Power-supply current monitoring for testing of CMOS logic circuits monitors the current passing through the power supply VDD or ground GND terminals during the application of an input stimulus or while the circuit is in a quiescent condition.
Many of the existing current monitors, however, fail to provide reliable monitoring due to fluctuation in process, temperature, and voltage supply.
FIG. 1 illustrates a voltage regulator arrangement connected to a current monitor 20. The voltage regulator includes a closed loop, wherein amplifier 12 couples to drive main FET 16. Main FET 16 is connected to a resistor divider represented by resistors R2, R8, R7, and R3. The connection from the voltage divider is fed back to the inverted input of amplifier, wherein the reference or bandgap voltage Vref is fed into the non-inverting input of the amplifier. The following equation applies when deriving the value of the generated voltage VCC:VCC=Vref(1+(R8+R2)/(R7+R3))
The current monitor 20 includes a sense FET 14, having a control node, a source node and a drain node, a resistor R6, a transistor Q1, a diode D1, and a resistor R4. The control node of sense FET 14 connects to amplifier 14. In operation, the current that goes through the sense FET 14 is divided down by n since the size of sense FET 14 is 1/n times the size of the main FET 16, where n is some integer value (i.e. 2, 3, 4, etc.). This same current flows across resistor R6 and generates a voltage that is equivalent to the base emitter voltage of transistor Q1. Once the voltage across resistor R6 is greater than the quiescent threshold voltage (˜0.7V) of transistor Q1, transistor Q1 turns on. As a result, node P is pulled down and, thereby, the main FET 16 is turned off. Accordingly, excess current is prevented from flowing through main FET 16 after the threshold is reached.
Problems arise when the variations of process, temperature, voltage of the main FET 16, sense FET 14, and resistor R6 cause the voltages to vary and, thereby, creating voltage mismatches within the circuit. If the drain-to-source voltage VDS across main FET 16 and sense FET 14 do not match, the basic equation for the generating voltage VCC will be defeated.
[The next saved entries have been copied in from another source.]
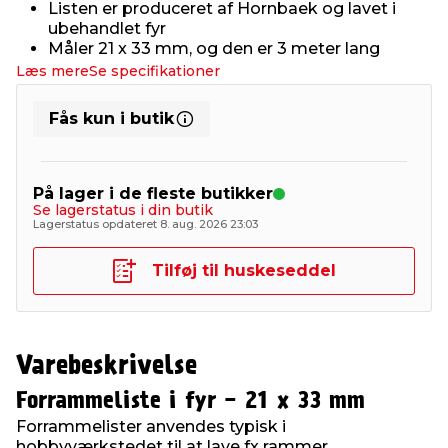
Listen er produceret af Hornbaek og lavet i
ubehandlet fyr
Måler 21 x 33 mm, og den er 3 meter lang
Læs mere
Se specifikationer
Fås kun i butik
På lager i de fleste butikker
Se lagerstatus i din butik
Lagerstatus opdateret 8. aug. 2026 23:03
Tilføj til huskeseddel
Varebeskrivelse
Forrammeliste i fyr - 21 x 33 mm
Forrammelister anvendes typisk i
hobbyværkstedet til at lave fx rammer,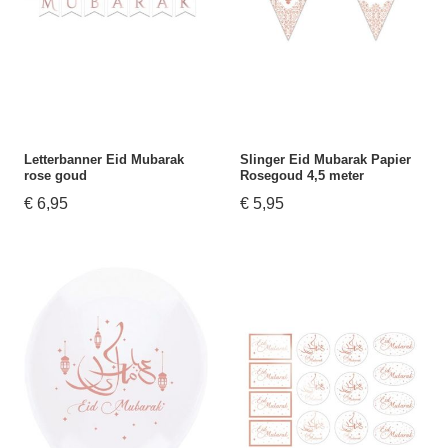
Letterbanner Eid Mubarak
Slinger Eid Mubarak Papier
rose goud
Rosegoud 4,5 meter
€ 6,95
€ 5,95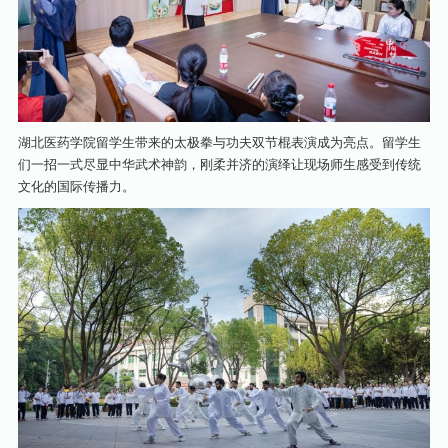
湖北医药学院留学生带来的太极拳与功夫双节棍表演成为亮点。留学生
们一招一式尽显中华武术神韵，刚柔并济的演绎让现场师生感受到传统
文化的国际传播力。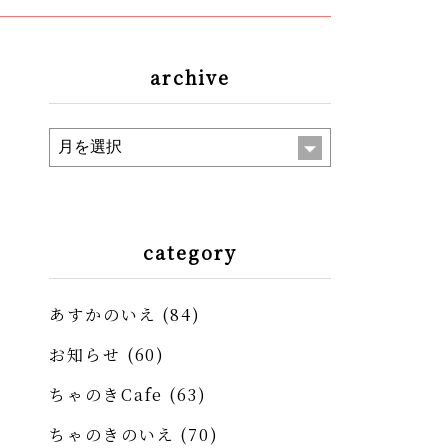
archive
category
あすかのいえ
(84)
お知らせ
(60)
ちゃのきCafe
(63)
ちゃのきのいえ
(70)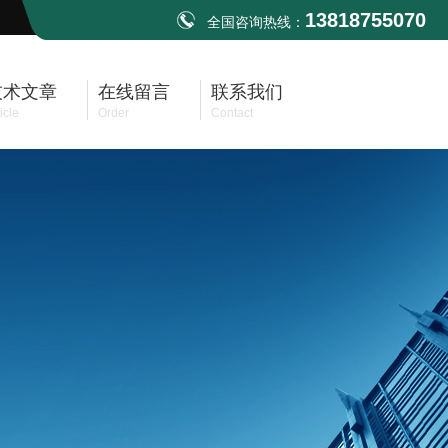
13818755070
全国咨询热线：
技术文章
在线留言
联系我们
icle
Order
Contact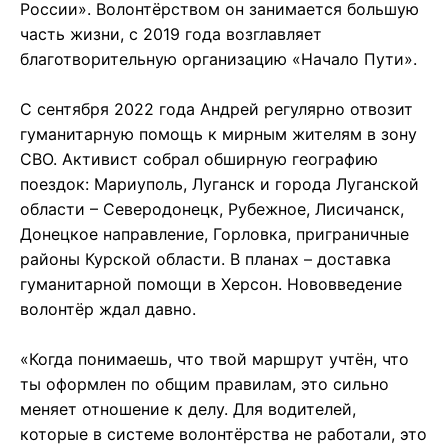
России». Волонтёрством он занимается большую
часть жизни, с 2019 года возглавляет
благотворительную организацию «Начало Пути».
С сентября 2022 года Андрей регулярно отвозит
гуманитарную помощь к мирным жителям в зону
СВО. Активист собрал обширную географию
поездок: Мариуполь, Луганск и города Луганской
области – Северодонецк, Рубежное, Лисичанск,
Донецкое направление, Горловка, приграничные
районы Курской области. В планах – доставка
гуманитарной помощи в Херсон. Нововведение
волонтёр ждал давно.
«Когда понимаешь, что твой маршрут учтён, что
ты оформлен по общим правилам, это сильно
меняет отношение к делу. Для водителей,
которые в системе волонтёрства не работали, это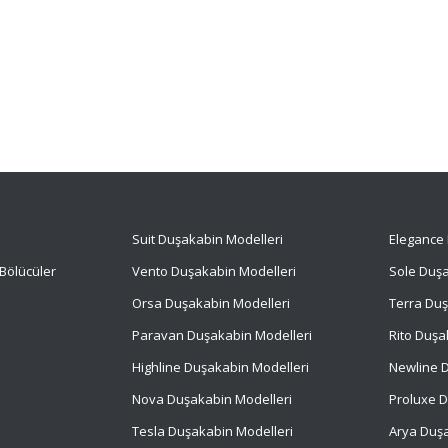
Suit
Duşakabin Modelleri
Elegance 
Bölücüler
Vento Duşakabin Modelleri
Sole Duşa
Orsa Duşakabin Modelleri
Terra Duş
Paravan Duşakabin Modelleri
Rito Duşa
Highline Duşakabin Modelleri
Newline D
Nova Duşakabin Modelleri
Proluxe D
Tesla Duşakabin Modelleri
Arya Duşa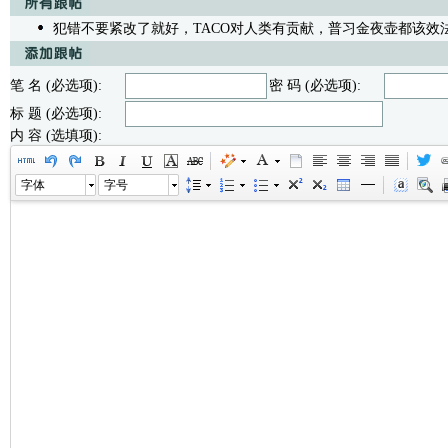
犯错不要紧改了就好，TACO对人类有贡献，普习金夜壶都该效
笔 名 (必选项):
密 码 (必选项):
标 题 (必选项):
内 容 (选填项):
字体
字号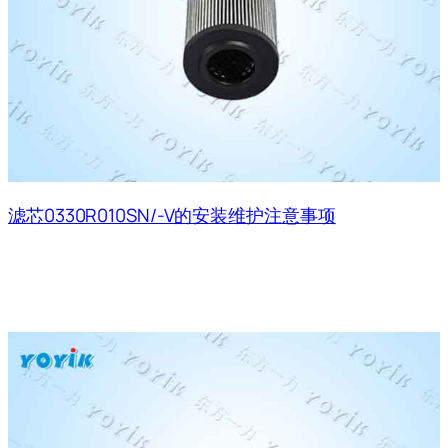
滤芯0330R010SN/-V的安装维护注意事项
FIG. 2 shows another known current monitor 60 connected to sense the current of voltage regulator 80. The voltage regulator 80 includes amplifier 52 coupled to the gate of the main FET 54. The drain of the main FET 54 connects to resistors R10 and R12 which form a voltage divider to be fed back to the inverting input of amplifier 10. In operation, the voltage regulator incorporates a closed loop using amplifier 52 which drives main FET 54. The main FET 54 is connected to a voltage divider represented by resistors, R10 and R12. The connection from the voltage divider is fed back to the inverted input of amplifier 52, where the reference or bandgap voltage Vref is fed into the non-inverting input of amplifier 52. The following equation applies when deriving the value of VCC:VCC=Vref(1+(R10)/(R12))
Current monitor 60 includes a sense FET 62 coupled to an amplifier 64 that includes a feedback loop. Since the feedback loop exists, the voltage at node B1 is controlled. It is necessary to make certain that the voltage at node A1 equals the voltage at node B1. The current Ilim/n represents the feedback current ifdb that flows through resistor R16. The voltage at node C1 is represented in the following equation:Vnode C1=Vsupply−R16(Ilim/n).Amplifier 64 controls transistor 66 such that the current through resistors, R16 and R18, changes to make sure that the voltage at nodes A1 and B1 remain the same.
In operation, if the voltage at node B1 is greater than the voltage at node A1 by for example 100 mV, the gate voltage of transistor 66 will rise since the gate to source voltage will increase. Initially transistor 66 is in the saturation region, once the gate to source voltage Vgs increases, the feedback current ifdb will decrease to try to match and make the voltage at node A1 equivalent to that of node B1, such that the voltage at node B1 will decrease to equalize to that of node A1.
When the voltage at node A1 is greater than that of node B1, however, the current that flows through transistor 66 will decrease and the feedback current ifdb will increase to try to match and force transistor 66 into the saturation region. Thereby, the voltage at node B1 will increase to that of node A1.
Problems arise when the transistors process varies, thereby the voltage and current values will differ. In addition, when the temperature and supply voltage changes, this type of current monitor fails to provide a reliable determination due to drain-to-source voltage mismatch of main FET 54 and sense FET 62.
Thus, a need exists for a current monitor having a high performance, simple, and cost effective design that is independent of process, temperature and voltage.
The present invention is directed to overcoming, or at least reducing the effects of one or more of the problems set forth above.